■ PROBLEM DESCRIPTION ■
Starting at the top line and ending at the bottom one, repeat the entries exactly and drop every picture.

■ DATASET ■

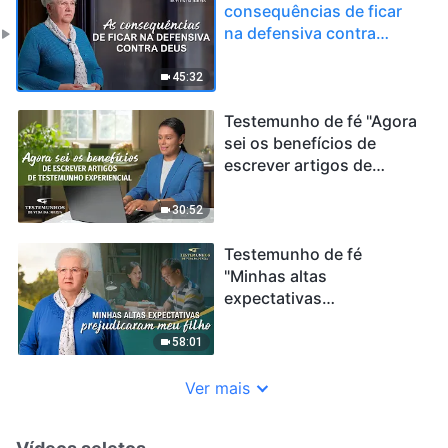
consequências de ficar
na defensiva contra
Deus"
45:32
Testemunho de fé "Agora
sei os benefícios de
escrever artigos de
testemunho experiencial"
30:52
Testemunho de fé
"Minhas altas
expectativas
prejudicaram meu filho"
58:01
Ver mais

■ ANSWER TO THIS EXERCISE ■
consequências de ficar
na defensiva contra
Deus"
45:32
Testemunho de fé "Agora
sei os benefícios de
escrever artigos de
testemunho experiencial"
30:52
Testemunho de fé
"Minhas altas
expectativas
prejudicaram meu filho"
58:01
Ver mais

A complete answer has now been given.